И направился в прихожую. Сырцов — за ним. Понимал, что мент специально выводит его на последний аккорд, но шел за ним, как бычок на веревочке. Махов и дверь входную открыл на площадку, чтобы создать эффект нейтрального поля.
— Ну, шарахни на прощание! — опережая его, попросил Сырцов.
— Нашел девицу? — дал пристрелочный залп Махов.
— Без комментариев, — стараясь уподобиться политическому деятелю, мгновенно отреагировал Сырцов.
Сей ответ Махов принял без огорчения:
— Дело твое.
— Это уж точно — мое.
Махов только и ждал подтверждения:
— Прелестно, но запомни: если твое дело имеет отношение к делу об убийстве Марии Елагиной, пощады от меня не жди. Конечно, соучастие тебя минует, но сокрытие улик, введение в заблуждение ведущих следствие, дезинформацию — все это я тебе прицеплю.
— На срок потянет?
— На срок, скорее всего, нет.
— Спасибо, успокоил, — перебил Сырцов. — Адью,Леня.

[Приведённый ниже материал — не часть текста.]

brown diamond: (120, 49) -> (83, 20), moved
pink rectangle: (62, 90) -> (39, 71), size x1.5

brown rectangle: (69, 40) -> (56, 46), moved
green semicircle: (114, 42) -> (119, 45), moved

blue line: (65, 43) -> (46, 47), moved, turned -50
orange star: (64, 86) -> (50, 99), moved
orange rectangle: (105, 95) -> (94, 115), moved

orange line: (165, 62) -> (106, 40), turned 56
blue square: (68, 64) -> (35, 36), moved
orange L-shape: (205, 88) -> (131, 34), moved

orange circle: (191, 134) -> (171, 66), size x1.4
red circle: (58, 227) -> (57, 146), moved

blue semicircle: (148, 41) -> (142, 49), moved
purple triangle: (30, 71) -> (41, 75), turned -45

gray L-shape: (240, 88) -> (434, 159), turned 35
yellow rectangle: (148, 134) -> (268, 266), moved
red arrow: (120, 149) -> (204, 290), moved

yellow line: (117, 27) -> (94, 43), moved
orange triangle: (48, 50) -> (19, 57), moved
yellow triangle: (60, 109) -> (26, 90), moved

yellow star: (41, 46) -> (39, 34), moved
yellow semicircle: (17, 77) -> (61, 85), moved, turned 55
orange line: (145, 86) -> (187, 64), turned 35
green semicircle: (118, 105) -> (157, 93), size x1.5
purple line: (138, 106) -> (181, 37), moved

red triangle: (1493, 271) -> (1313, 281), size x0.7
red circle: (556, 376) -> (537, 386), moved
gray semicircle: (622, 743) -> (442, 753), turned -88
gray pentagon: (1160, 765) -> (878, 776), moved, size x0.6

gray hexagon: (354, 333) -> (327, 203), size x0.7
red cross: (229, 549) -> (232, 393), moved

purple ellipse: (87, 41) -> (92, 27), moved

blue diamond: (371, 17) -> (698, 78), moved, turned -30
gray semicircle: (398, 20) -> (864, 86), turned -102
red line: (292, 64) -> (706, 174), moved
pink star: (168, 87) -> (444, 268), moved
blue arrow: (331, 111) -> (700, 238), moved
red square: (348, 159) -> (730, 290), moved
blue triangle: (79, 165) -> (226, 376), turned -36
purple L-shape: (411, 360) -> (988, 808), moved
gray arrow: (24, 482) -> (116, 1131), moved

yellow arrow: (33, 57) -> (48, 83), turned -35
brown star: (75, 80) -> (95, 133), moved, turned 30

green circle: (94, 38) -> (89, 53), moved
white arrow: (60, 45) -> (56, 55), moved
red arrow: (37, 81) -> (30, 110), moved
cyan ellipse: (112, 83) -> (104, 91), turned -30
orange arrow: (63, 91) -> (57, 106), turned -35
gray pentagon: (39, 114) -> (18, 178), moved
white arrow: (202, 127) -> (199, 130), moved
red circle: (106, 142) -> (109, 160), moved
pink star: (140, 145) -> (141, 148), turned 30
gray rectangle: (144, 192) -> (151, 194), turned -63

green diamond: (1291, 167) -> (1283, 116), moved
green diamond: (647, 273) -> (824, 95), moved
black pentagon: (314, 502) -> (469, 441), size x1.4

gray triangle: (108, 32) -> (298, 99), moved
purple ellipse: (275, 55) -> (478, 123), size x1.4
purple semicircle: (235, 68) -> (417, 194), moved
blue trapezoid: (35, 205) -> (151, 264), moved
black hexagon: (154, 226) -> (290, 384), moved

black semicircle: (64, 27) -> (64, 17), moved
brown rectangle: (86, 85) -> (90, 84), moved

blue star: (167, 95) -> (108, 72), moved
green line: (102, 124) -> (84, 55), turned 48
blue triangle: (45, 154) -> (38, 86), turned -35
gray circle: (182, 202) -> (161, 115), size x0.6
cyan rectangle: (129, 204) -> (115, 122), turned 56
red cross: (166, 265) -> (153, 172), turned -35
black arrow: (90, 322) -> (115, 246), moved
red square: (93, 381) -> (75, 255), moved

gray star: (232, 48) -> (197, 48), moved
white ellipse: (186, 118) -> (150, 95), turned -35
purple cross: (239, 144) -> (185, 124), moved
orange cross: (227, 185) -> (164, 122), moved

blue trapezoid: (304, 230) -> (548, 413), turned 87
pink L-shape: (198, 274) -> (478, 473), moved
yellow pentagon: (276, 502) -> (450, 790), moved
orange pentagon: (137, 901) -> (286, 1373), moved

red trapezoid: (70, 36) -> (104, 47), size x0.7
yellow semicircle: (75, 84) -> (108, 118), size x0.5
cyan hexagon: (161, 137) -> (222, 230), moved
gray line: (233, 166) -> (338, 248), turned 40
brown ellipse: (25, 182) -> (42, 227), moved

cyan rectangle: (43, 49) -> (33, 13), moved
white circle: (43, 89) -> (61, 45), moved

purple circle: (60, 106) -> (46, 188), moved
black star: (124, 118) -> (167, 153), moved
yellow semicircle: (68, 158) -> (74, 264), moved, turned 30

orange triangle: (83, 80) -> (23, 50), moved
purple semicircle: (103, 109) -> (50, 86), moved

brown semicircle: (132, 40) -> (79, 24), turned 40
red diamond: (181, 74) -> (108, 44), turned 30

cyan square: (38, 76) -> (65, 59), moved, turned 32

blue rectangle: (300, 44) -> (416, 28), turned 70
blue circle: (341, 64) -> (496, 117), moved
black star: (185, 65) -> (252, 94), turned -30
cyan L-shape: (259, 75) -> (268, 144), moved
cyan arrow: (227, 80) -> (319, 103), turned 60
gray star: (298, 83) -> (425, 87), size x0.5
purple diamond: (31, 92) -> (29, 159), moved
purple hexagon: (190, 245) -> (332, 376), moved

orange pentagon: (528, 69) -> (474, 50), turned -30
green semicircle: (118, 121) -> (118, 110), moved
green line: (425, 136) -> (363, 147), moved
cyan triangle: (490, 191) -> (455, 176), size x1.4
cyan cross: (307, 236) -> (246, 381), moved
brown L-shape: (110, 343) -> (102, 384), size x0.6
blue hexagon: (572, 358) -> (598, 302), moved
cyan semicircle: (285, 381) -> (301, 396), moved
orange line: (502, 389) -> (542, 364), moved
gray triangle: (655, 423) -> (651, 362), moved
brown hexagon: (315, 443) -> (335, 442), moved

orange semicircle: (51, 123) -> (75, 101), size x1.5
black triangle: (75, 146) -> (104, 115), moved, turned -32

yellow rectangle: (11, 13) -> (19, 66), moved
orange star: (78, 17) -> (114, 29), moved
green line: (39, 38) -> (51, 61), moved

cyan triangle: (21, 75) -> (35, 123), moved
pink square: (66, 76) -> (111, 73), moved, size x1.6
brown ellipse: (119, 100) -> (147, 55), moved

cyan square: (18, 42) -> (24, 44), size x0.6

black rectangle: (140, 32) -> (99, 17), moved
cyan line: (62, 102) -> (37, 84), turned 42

Уже от лифта Махов в последний раз улыбкой обнаружил свое обаяние:
— Но позору, позору, Жора, на всю Москву!
Задумчиво прибрал со стола, помыл чашки, придирчиво прикинул взором, все ли в порядке в его гнезде (не любил возвращаться в засранную квартиру, сразу портилось настроение), хотел было уходить, но ослаб что-то, присел на минуту — собрать себя по кускам, сконцентрироваться. За окном шустрее забегали автомобили, не одинокие прохожие — шеренги и колонны двинулись по тротуарам, оживленней зазвучал человеческий гур-гур. Москвичи убегали со своих рабочих мест. А ему работа только предстояла.
Какая еще работа? Он ведь, сделал порученное ему дело, честно отработал гонорар и мог бы со спокойной душой отрубиться, быстренько уехать на Валдай рыбачить и забыть все к чертовой матери. Но нет! Забыть распухший язык и выпученные глаза Маши? Забыть объятую ужасом Светлану? Забыть брошенную всеми на растерзание черному миру Ксению? Забыть Деда, который без всяких просьб и мзды ринулся ему на помощь? Себя забыть?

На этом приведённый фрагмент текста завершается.